What the task requires
Lines before the one containing "a major redesign on mobile" are left out; copy that line and every later line through the end of the data exactly.

Page images and extracted text:

========

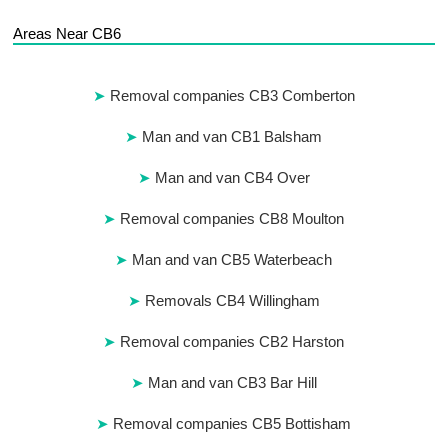
Areas Near CB6
Removal companies CB3 Comberton
Man and van CB1 Balsham
Man and van CB4 Over
Removal companies CB8 Moulton
Man and van CB5 Waterbeach
Removals CB4 Willingham
Removal companies CB2 Harston
Man and van CB3 Bar Hill
Removal companies CB5 Bottisham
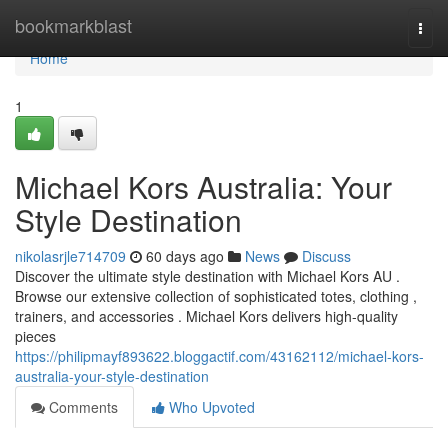
Home
bookmarkblast
Togg
navi
Home
1
Michael Kors Australia: Your
Style Destination
nikolasrjle714709
60 days ago
News
Discuss
Discover the ultimate style destination with Michael Kors AU .
Browse our extensive collection of sophisticated totes, clothing ,
trainers, and accessories . Michael Kors delivers high-quality
pieces
https://philipmayf893622.bloggactif.com/43162112/michael-kors-
australia-your-style-destination
Comments
Who Upvoted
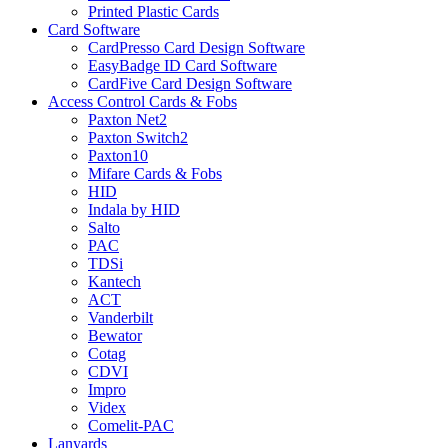
Printed Plastic Cards
Card Software
CardPresso Card Design Software
EasyBadge ID Card Software
CardFive Card Design Software
Access Control Cards & Fobs
Paxton Net2
Paxton Switch2
Paxton10
Mifare Cards & Fobs
HID
Indala by HID
Salto
PAC
TDSi
Kantech
ACT
Vanderbilt
Bewator
Cotag
CDVI
Impro
Videx
Comelit-PAC
Lanyards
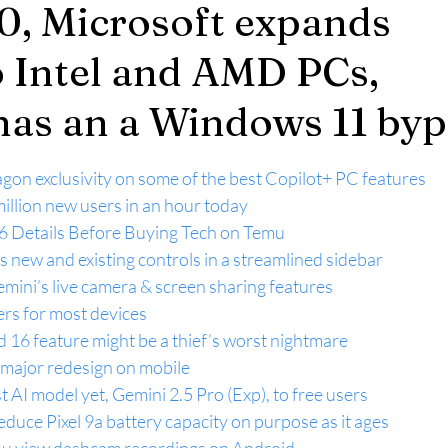
, Microsoft expands
o Intel and AMD PCs,
has an a Windows 11 byp
agon exclusivity on some of the best Copilot+ PC features
llion new users in an hour today
6 Details Before Buying Tech on Temu
 new and existing controls in a streamlined sidebar
Gemini’s live camera & screen sharing features
rs for most devices
 16 feature might be a thief’s worst nightmare
a major redesign on mobile
st AI model yet, Gemini 2.5 Pro (Exp), to free users
educe Pixel 9a battery capacity on purpose as it ages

========

Exercise solution
a major redesign on mobile
st AI model yet, Gemini 2.5 Pro (Exp), to free users
educe Pixel 9a battery capacity on purpose as it ages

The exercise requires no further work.